DESCRIPTION OF THE TASK → Exclude any images and output the remaining records exactly.

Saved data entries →
=== Section Start ===
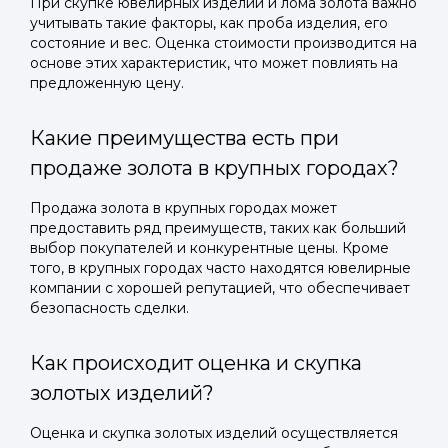
При скупке ювелирных изделий и лома золота важно
учитывать такие факторы, как проба изделия, его
состояние и вес. Оценка стоимости производится на
основе этих характеристик, что может повлиять на
предложенную цену.
Какие преимущества есть при
продаже золота в крупных городах?
Продажа золота в крупных городах может
предоставить ряд преимуществ, таких как больший
выбор покупателей и конкурентные цены. Кроме
того, в крупных городах часто находятся ювелирные
компании с хорошей репутацией, что обеспечивает
безопасность сделки.
Как происходит оценка и скупка
золотых изделий?
Оценка и скупка золотых изделий осуществляется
=== Section End ===
TASK RESULT →
При скупке ювелирных изделий и лома золота важно
учитывать такие факторы, как проба изделия, его
состояние и вес. Оценка стоимости производится на
основе этих характеристик, что может повлиять на
предложенную цену.
Какие преимущества есть при
продаже золота в крупных городах?
Продажа золота в крупных городах может
предоставить ряд преимуществ, таких как больший
выбор покупателей и конкурентные цены. Кроме
того, в крупных городах часто находятся ювелирные
компании с хорошей репутацией, что обеспечивает
безопасность сделки.
Как происходит оценка и скупка
золотых изделий?
Оценка и скупка золотых изделий осуществляется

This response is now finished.